BEGIN TASK DATA
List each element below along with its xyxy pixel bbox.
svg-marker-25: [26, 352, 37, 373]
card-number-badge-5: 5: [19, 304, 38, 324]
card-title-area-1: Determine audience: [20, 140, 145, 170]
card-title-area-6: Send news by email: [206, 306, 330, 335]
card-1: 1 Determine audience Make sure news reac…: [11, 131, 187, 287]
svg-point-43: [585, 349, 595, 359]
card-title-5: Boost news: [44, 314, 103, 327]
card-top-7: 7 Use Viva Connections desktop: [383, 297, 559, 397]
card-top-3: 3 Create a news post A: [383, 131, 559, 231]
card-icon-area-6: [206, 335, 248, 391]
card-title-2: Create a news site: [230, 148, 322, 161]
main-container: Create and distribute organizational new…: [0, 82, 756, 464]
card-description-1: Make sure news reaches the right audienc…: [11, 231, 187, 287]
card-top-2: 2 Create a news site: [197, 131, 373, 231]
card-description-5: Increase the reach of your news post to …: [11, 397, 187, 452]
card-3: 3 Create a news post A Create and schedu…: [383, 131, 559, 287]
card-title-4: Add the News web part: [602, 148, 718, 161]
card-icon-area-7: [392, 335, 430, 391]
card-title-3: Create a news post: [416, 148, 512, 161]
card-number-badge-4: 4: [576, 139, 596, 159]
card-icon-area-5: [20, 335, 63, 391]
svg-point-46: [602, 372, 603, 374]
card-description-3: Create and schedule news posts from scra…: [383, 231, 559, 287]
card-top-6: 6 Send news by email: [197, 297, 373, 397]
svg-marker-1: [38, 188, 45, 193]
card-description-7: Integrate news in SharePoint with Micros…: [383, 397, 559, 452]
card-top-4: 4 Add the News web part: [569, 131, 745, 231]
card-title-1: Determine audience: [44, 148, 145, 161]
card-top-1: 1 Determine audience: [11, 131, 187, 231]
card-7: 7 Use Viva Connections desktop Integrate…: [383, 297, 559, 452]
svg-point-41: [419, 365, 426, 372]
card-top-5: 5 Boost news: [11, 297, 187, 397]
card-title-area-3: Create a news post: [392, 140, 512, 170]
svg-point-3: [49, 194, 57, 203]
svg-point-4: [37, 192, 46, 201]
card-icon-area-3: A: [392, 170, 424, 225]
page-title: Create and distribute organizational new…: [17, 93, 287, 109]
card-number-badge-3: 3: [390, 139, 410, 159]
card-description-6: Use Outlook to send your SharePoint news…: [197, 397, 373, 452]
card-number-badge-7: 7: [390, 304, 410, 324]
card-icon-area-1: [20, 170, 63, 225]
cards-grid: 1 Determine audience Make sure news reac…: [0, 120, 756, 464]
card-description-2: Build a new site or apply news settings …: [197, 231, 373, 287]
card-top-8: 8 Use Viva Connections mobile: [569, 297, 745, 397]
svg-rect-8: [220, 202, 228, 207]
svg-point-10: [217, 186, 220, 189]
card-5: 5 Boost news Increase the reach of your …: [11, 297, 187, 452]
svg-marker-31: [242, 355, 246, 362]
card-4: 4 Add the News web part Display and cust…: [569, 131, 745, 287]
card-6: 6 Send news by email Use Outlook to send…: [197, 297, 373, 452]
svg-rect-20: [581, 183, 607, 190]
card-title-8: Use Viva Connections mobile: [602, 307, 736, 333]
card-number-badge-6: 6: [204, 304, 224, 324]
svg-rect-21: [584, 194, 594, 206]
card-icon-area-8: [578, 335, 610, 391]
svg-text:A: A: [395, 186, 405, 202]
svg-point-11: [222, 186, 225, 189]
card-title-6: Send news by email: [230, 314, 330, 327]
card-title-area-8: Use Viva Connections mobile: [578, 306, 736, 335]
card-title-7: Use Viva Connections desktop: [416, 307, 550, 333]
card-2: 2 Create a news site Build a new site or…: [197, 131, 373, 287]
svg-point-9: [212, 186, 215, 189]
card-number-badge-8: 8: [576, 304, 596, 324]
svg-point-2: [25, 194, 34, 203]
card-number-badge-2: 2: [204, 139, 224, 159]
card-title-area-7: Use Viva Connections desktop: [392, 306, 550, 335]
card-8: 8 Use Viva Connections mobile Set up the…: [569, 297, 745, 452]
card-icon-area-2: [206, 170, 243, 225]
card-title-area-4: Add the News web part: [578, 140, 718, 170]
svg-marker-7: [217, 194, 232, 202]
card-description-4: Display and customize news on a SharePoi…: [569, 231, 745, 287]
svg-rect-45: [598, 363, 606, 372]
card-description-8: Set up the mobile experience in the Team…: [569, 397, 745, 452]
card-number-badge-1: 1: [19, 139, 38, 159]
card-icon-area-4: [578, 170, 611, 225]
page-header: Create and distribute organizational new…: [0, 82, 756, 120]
END TASK DATA
* [ABOUT THIS TASK] Reproduce the material above. Do not change a word.

* [THE COMPLETED TASK]
List each element below along with its xyxy pixel bbox.
svg-marker-25: [26, 352, 37, 373]
card-number-badge-5: 5: [19, 304, 38, 324]
card-title-area-1: Determine audience: [20, 140, 145, 170]
card-title-area-6: Send news by email: [206, 306, 330, 335]
card-1: 1 Determine audience Make sure news reac…: [11, 131, 187, 287]
svg-point-43: [585, 349, 595, 359]
card-title-5: Boost news: [44, 314, 103, 327]
card-top-7: 7 Use Viva Connections desktop: [383, 297, 559, 397]
card-top-3: 3 Create a news post A: [383, 131, 559, 231]
card-icon-area-6: [206, 335, 248, 391]
card-title-2: Create a news site: [230, 148, 322, 161]
main-container: Create and distribute organizational new…: [0, 82, 756, 464]
card-description-1: Make sure news reaches the right audienc…: [11, 231, 187, 287]
card-top-2: 2 Create a news site: [197, 131, 373, 231]
card-description-5: Increase the reach of your news post to …: [11, 397, 187, 452]
card-3: 3 Create a news post A Create and schedu…: [383, 131, 559, 287]
card-title-4: Add the News web part: [602, 148, 718, 161]
card-icon-area-7: [392, 335, 430, 391]
card-title-3: Create a news post: [416, 148, 512, 161]
card-number-badge-4: 4: [576, 139, 596, 159]
card-icon-area-5: [20, 335, 63, 391]
svg-point-46: [602, 372, 603, 374]
card-description-3: Create and schedule news posts from scra…: [383, 231, 559, 287]
card-top-6: 6 Send news by email: [197, 297, 373, 397]
svg-marker-1: [38, 188, 45, 193]
card-description-7: Integrate news in SharePoint with Micros…: [383, 397, 559, 452]
card-top-4: 4 Add the News web part: [569, 131, 745, 231]
card-title-1: Determine audience: [44, 148, 145, 161]
card-top-1: 1 Determine audience: [11, 131, 187, 231]
card-7: 7 Use Viva Connections desktop Integrate…: [383, 297, 559, 452]
svg-point-41: [419, 365, 426, 372]
card-top-5: 5 Boost news: [11, 297, 187, 397]
card-title-area-3: Create a news post: [392, 140, 512, 170]
svg-point-3: [49, 194, 57, 203]
svg-point-4: [37, 192, 46, 201]
card-icon-area-3: A: [392, 170, 424, 225]
page-title: Create and distribute organizational new…: [17, 93, 287, 109]
card-number-badge-3: 3: [390, 139, 410, 159]
card-description-6: Use Outlook to send your SharePoint news…: [197, 397, 373, 452]
card-number-badge-7: 7: [390, 304, 410, 324]
card-icon-area-1: [20, 170, 63, 225]
cards-grid: 1 Determine audience Make sure news reac…: [0, 120, 756, 464]
card-description-2: Build a new site or apply news settings …: [197, 231, 373, 287]
card-top-8: 8 Use Viva Connections mobile: [569, 297, 745, 397]
svg-rect-8: [220, 202, 228, 207]
svg-point-10: [217, 186, 220, 189]
card-5: 5 Boost news Increase the reach of your …: [11, 297, 187, 452]
svg-marker-31: [242, 355, 246, 362]
card-4: 4 Add the News web part Display and cust…: [569, 131, 745, 287]
card-6: 6 Send news by email Use Outlook to send…: [197, 297, 373, 452]
svg-rect-20: [581, 183, 607, 190]
card-title-8: Use Viva Connections mobile: [602, 307, 736, 333]
card-number-badge-6: 6: [204, 304, 224, 324]
svg-rect-21: [584, 194, 594, 206]
card-icon-area-8: [578, 335, 610, 391]
svg-text:A: A: [395, 186, 405, 202]
svg-point-11: [222, 186, 225, 189]
card-title-6: Send news by email: [230, 314, 330, 327]
card-title-area-8: Use Viva Connections mobile: [578, 306, 736, 335]
card-title-7: Use Viva Connections desktop: [416, 307, 550, 333]
card-2: 2 Create a news site Build a new site or…: [197, 131, 373, 287]
svg-point-9: [212, 186, 215, 189]
card-number-badge-8: 8: [576, 304, 596, 324]
svg-point-2: [25, 194, 34, 203]
card-number-badge-2: 2: [204, 139, 224, 159]
card-title-area-7: Use Viva Connections desktop: [392, 306, 550, 335]
card-8: 8 Use Viva Connections mobile Set up the…: [569, 297, 745, 452]
card-icon-area-2: [206, 170, 243, 225]
card-title-area-4: Add the News web part: [578, 140, 718, 170]
svg-marker-7: [217, 194, 232, 202]
card-description-4: Display and customize news on a SharePoi…: [569, 231, 745, 287]
svg-rect-45: [598, 363, 606, 372]
card-description-8: Set up the mobile experience in the Team…: [569, 397, 745, 452]
card-number-badge-1: 1: [19, 139, 38, 159]
card-icon-area-4: [578, 170, 611, 225]
page-header: Create and distribute organizational new…: [0, 82, 756, 120]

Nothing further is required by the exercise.